Burkina Faso-Mali: "We cannot live under the law of strangers"

Publisher IRIN
Publication Date 3 October 2012
Cite as IRIN, Burkina Faso-Mali: "We cannot live under the law of strangers", 3 October 2012, available at: https://www.refworld.org/docid/506ea0372.html [accessed 19 May 2023]
DisclaimerThis is not a UNHCR publication. UNHCR is not responsible for, nor does it necessarily endorse, its content. Any views expressed are solely those of the author or publisher and do not necessarily reflect those of UNHCR, the United Nations or its Member States.

The UN Refugee Agency (UNHCR) estimates some 107,000 Malians, most of them Arabs and Tuaregs, fled across the border to Burkina Faso, many leaving as early as February when the Tuareg National Movement for the Liberation of Azawad (MNLA) launched their first attacks against Malian government targets.

In April Islamic groups Ansar Dine, the Movement for Unity and Jihad in West Africa (MUJAO), and Al Qaeda in the Islamic Maghreb (AQIM) wrested control of northern Mali from the MNLA and swiftly imposed repressive Sharia law across the region, insisting women be veiled, stoning civilians to death, amputating alleged criminals, publicly flogging residents and destroying religious shrines, according to human rights groups. Several hundred children are believed to have been recruited into their forces.

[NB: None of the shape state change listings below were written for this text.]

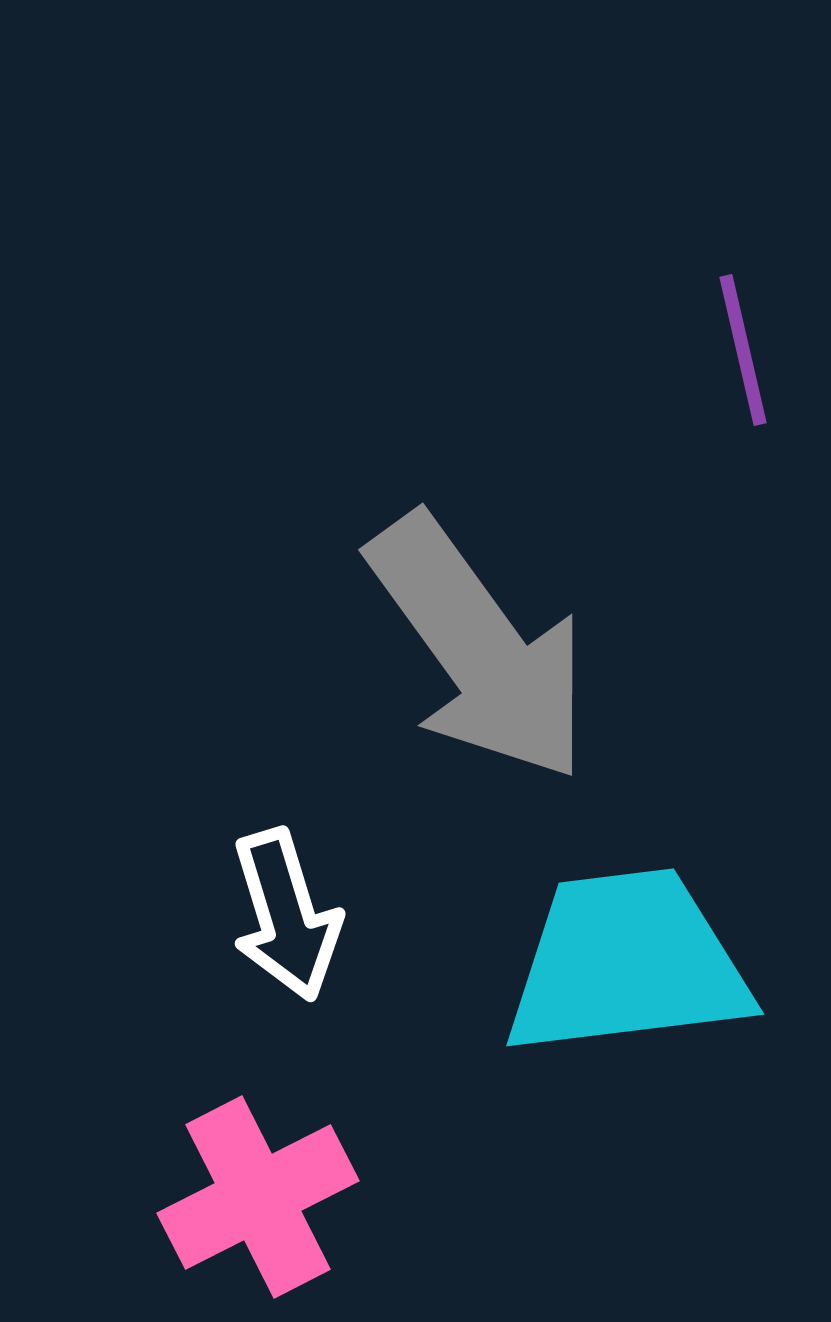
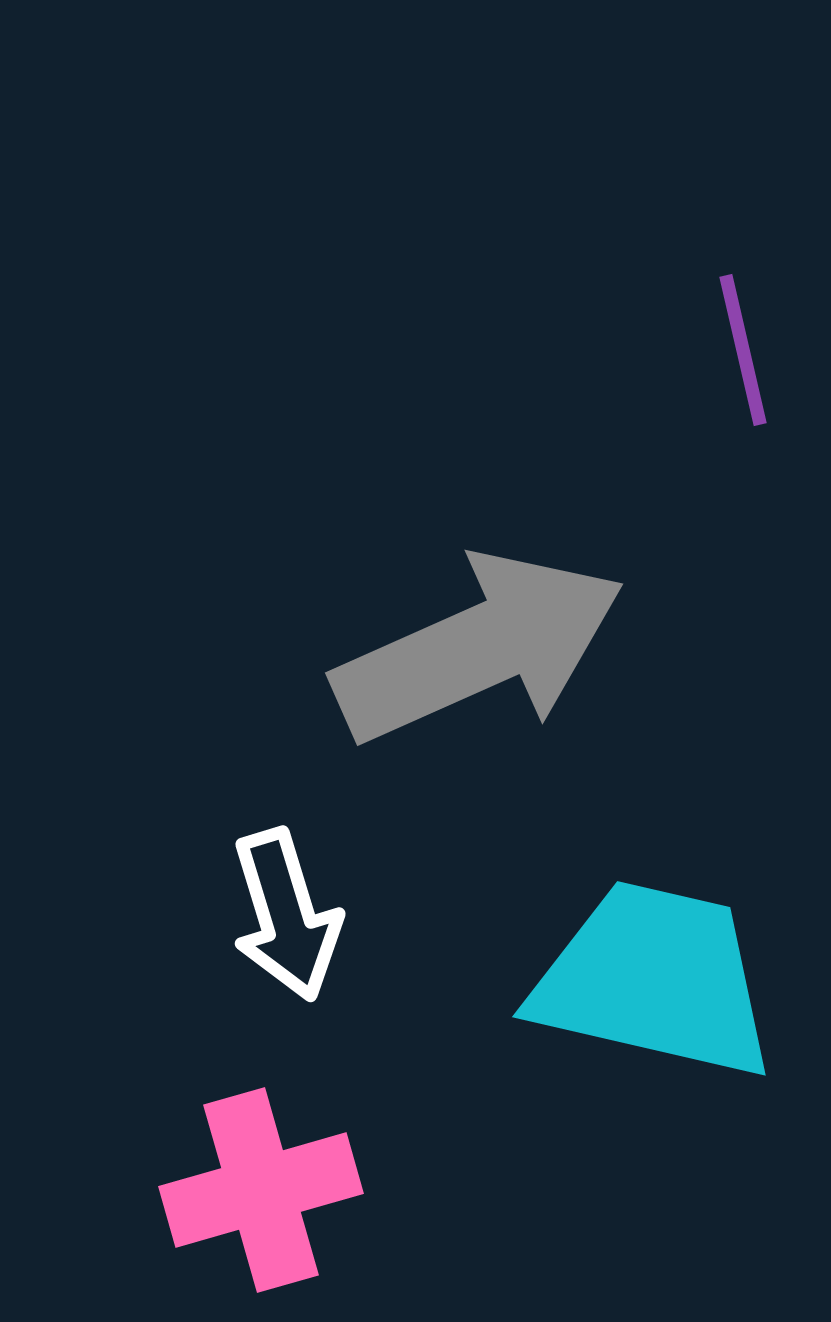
gray arrow: rotated 78 degrees counterclockwise
cyan trapezoid: moved 27 px right, 17 px down; rotated 20 degrees clockwise
pink cross: moved 3 px right, 7 px up; rotated 11 degrees clockwise
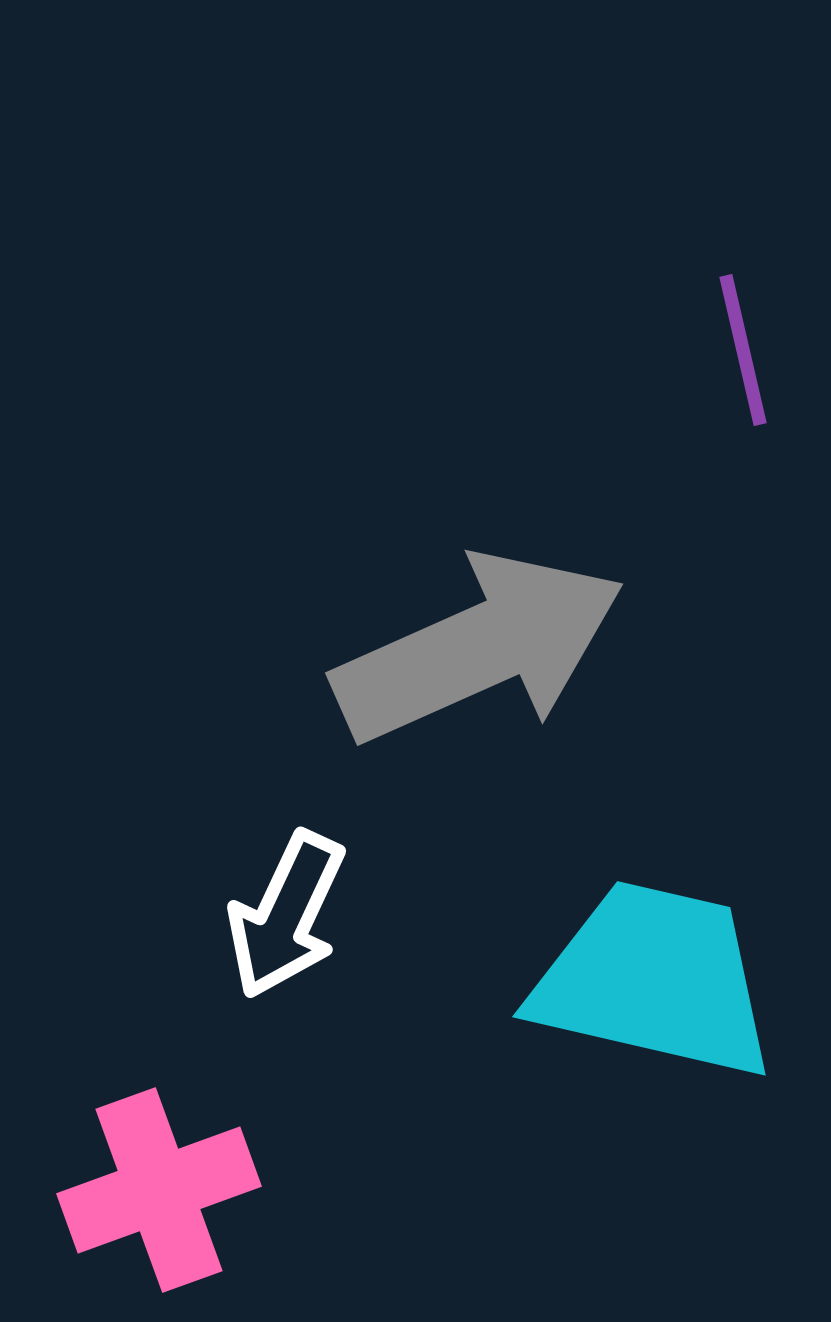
white arrow: rotated 42 degrees clockwise
pink cross: moved 102 px left; rotated 4 degrees counterclockwise
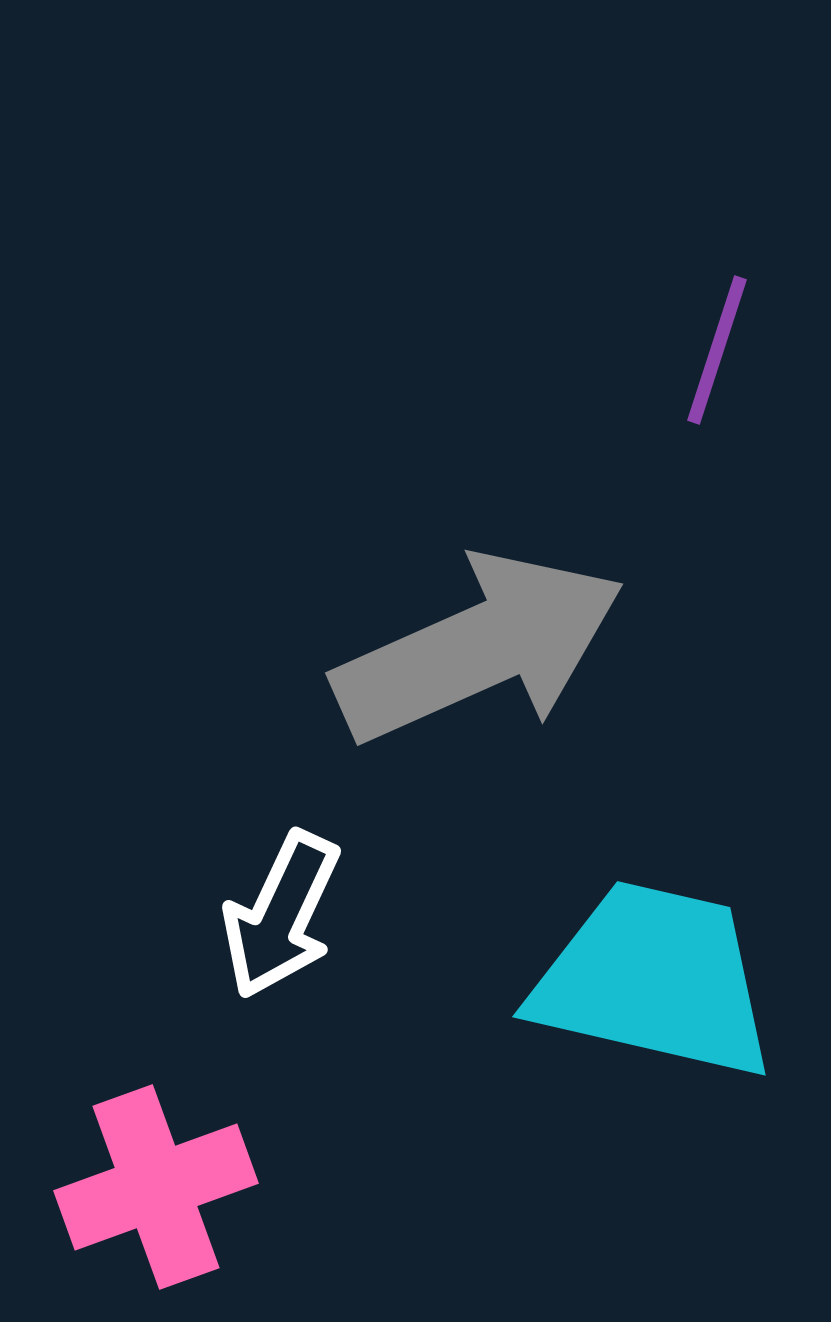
purple line: moved 26 px left; rotated 31 degrees clockwise
white arrow: moved 5 px left
pink cross: moved 3 px left, 3 px up
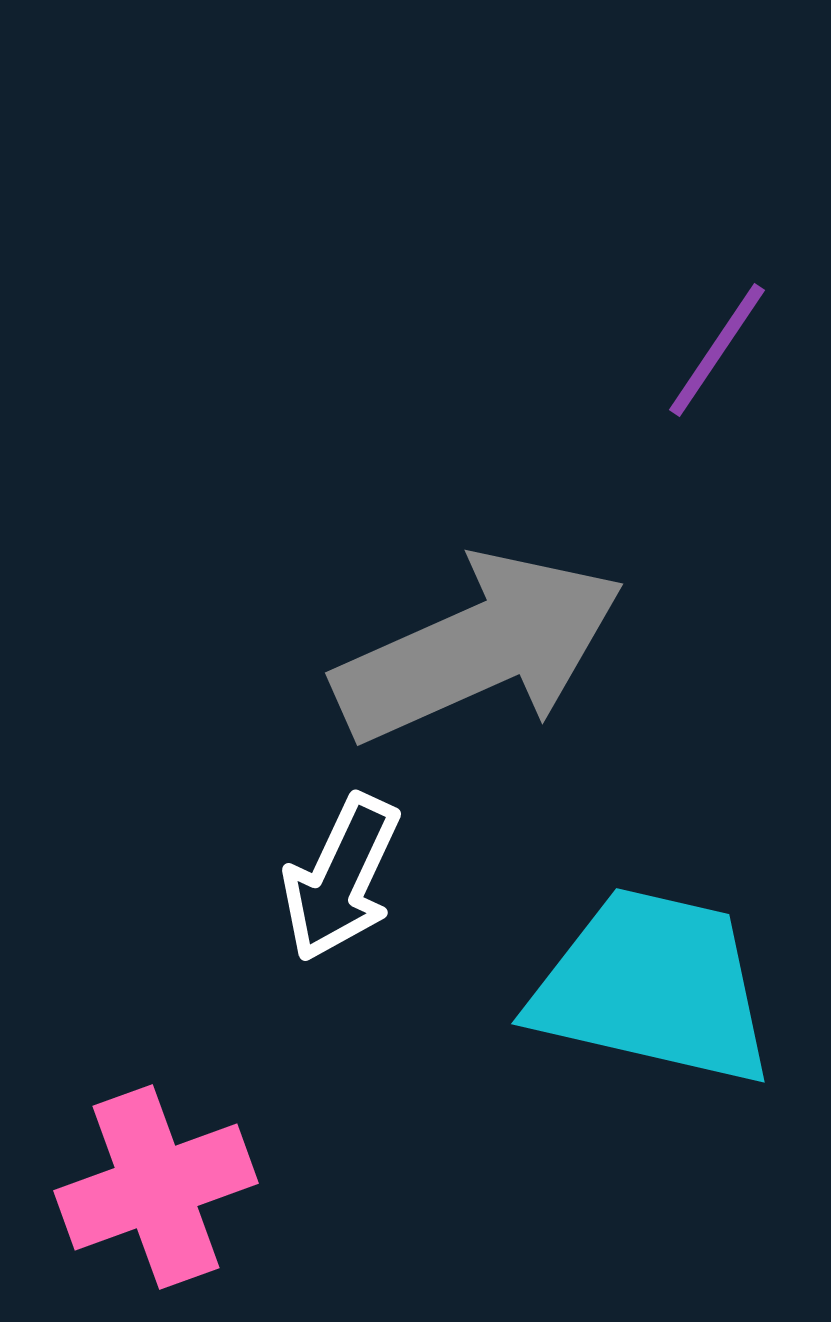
purple line: rotated 16 degrees clockwise
white arrow: moved 60 px right, 37 px up
cyan trapezoid: moved 1 px left, 7 px down
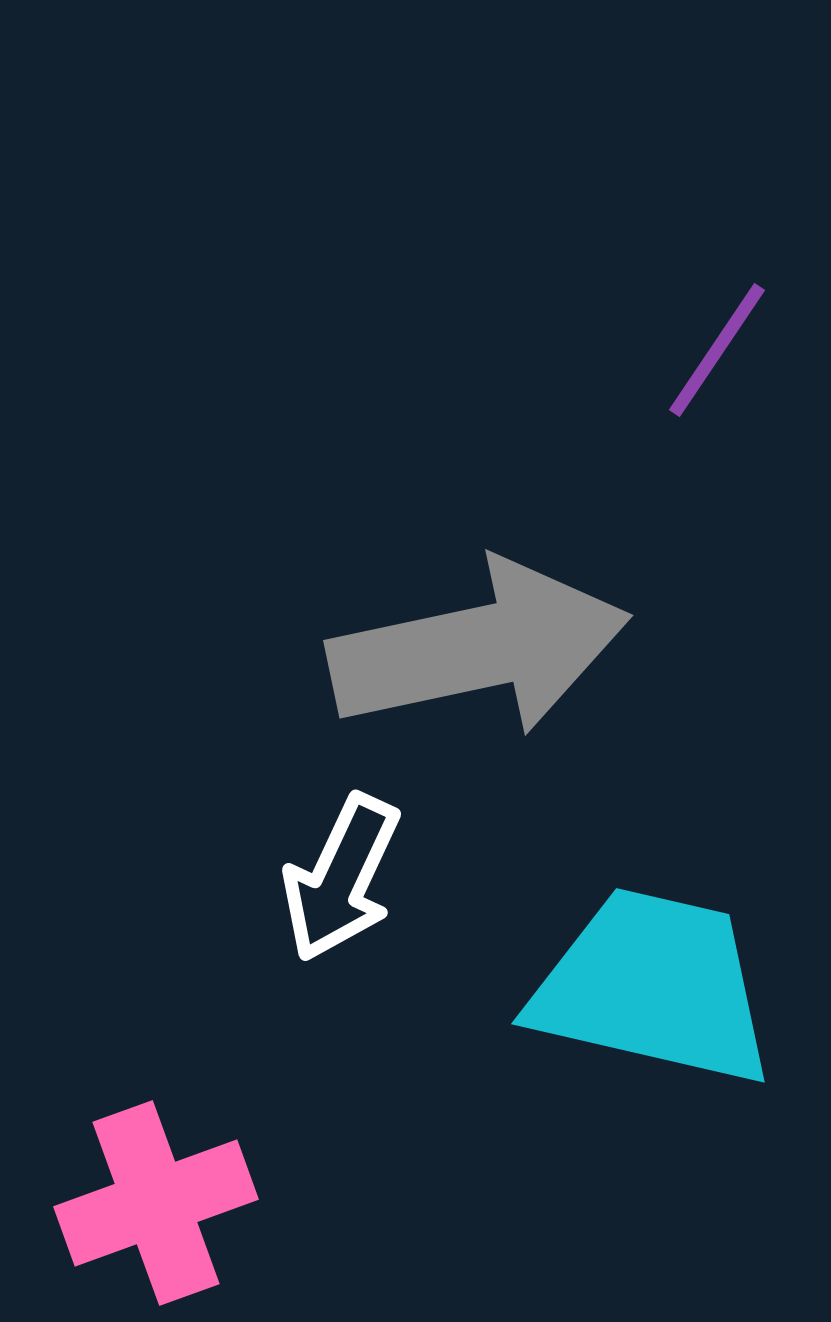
gray arrow: rotated 12 degrees clockwise
pink cross: moved 16 px down
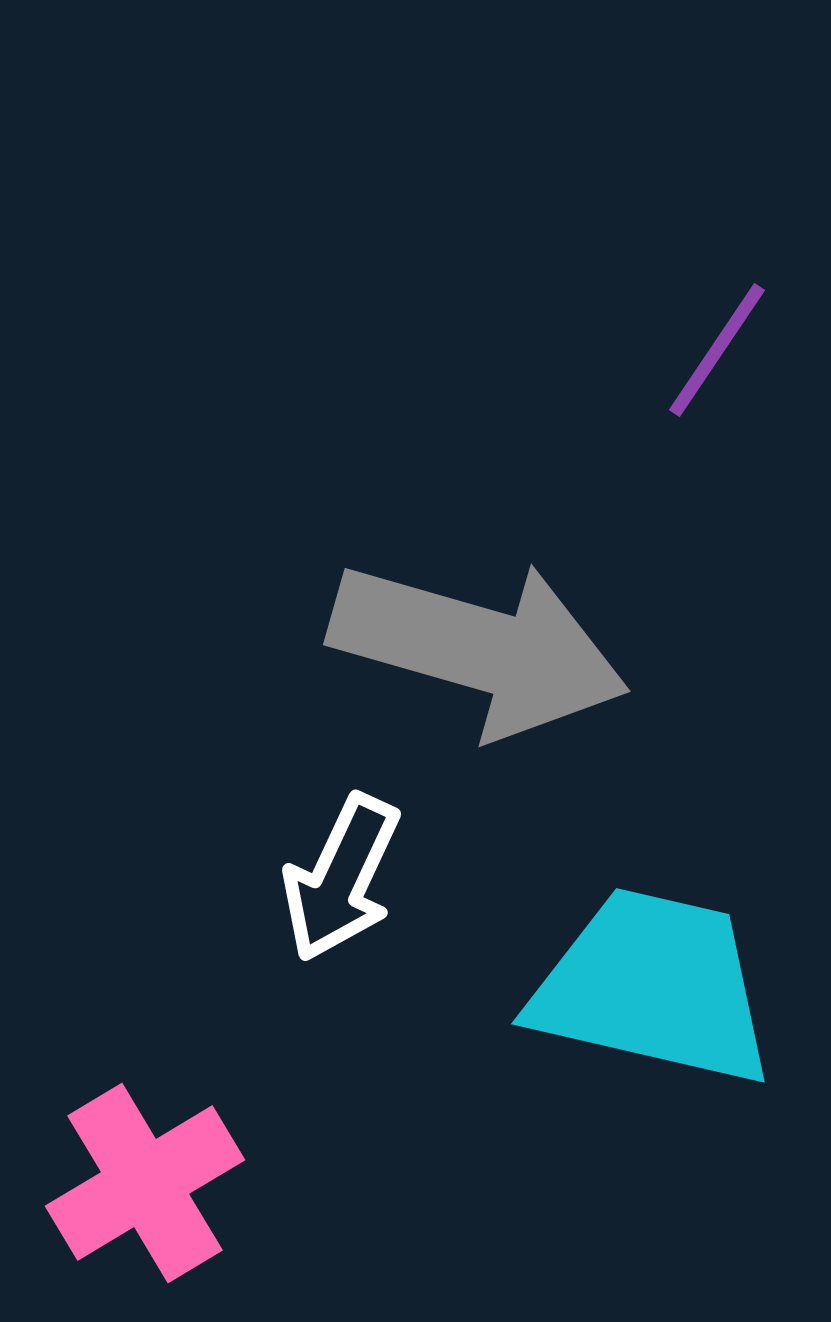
gray arrow: rotated 28 degrees clockwise
pink cross: moved 11 px left, 20 px up; rotated 11 degrees counterclockwise
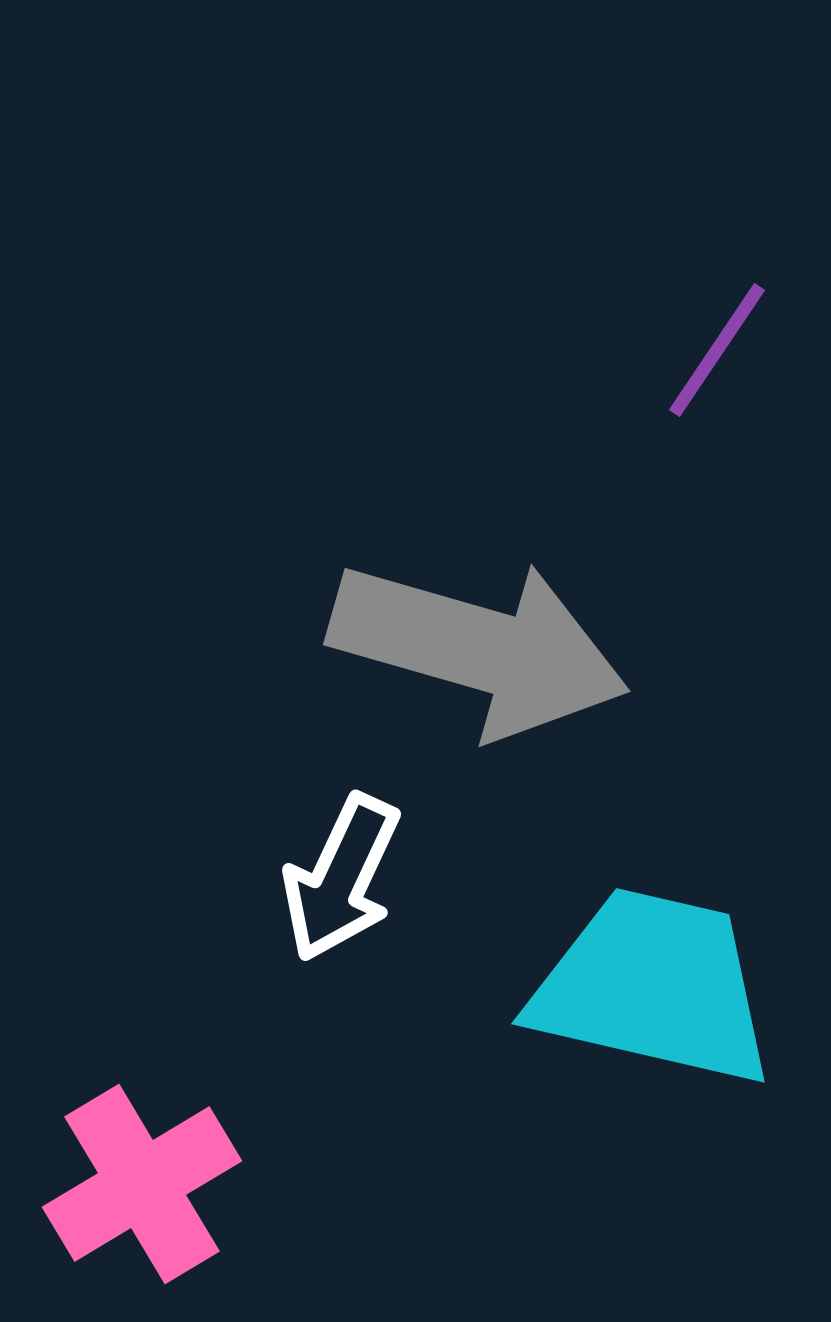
pink cross: moved 3 px left, 1 px down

Among the Malian refugees and those who are internally displaced, most of the ethnic Tuaregs have told IRIN they are too scared to return as long as these groups control the north, fearing violence and repression, but also reprisal attacks on Tuaregs.

Tuareg refugee Mohamed-Ag Ibrahim, who fled Timbuktu with his wife and seven children, told IRIN: "We fear reprisals from the community, like in the rebellion in the 1990s. And now Islamists have come… and started to judge people, cut off their hands. The ones that did not leave are stuck there... We cannot live under the law of strangers."

Plans currently under discussion to send in a joint Malian army-ECOWAS military operation to oust the Islamists are likely to cause further displacement of civilians.

"We are very worried that further fighting will bring a new wave of refugees," said UNHCR representative in Burkina Faso Ibrahima Coly. The Burkina Faso authorities have worked hard to accommodate arriving Malians, but have expressed concerns that they are stretched to the limit and cannot further expand their services.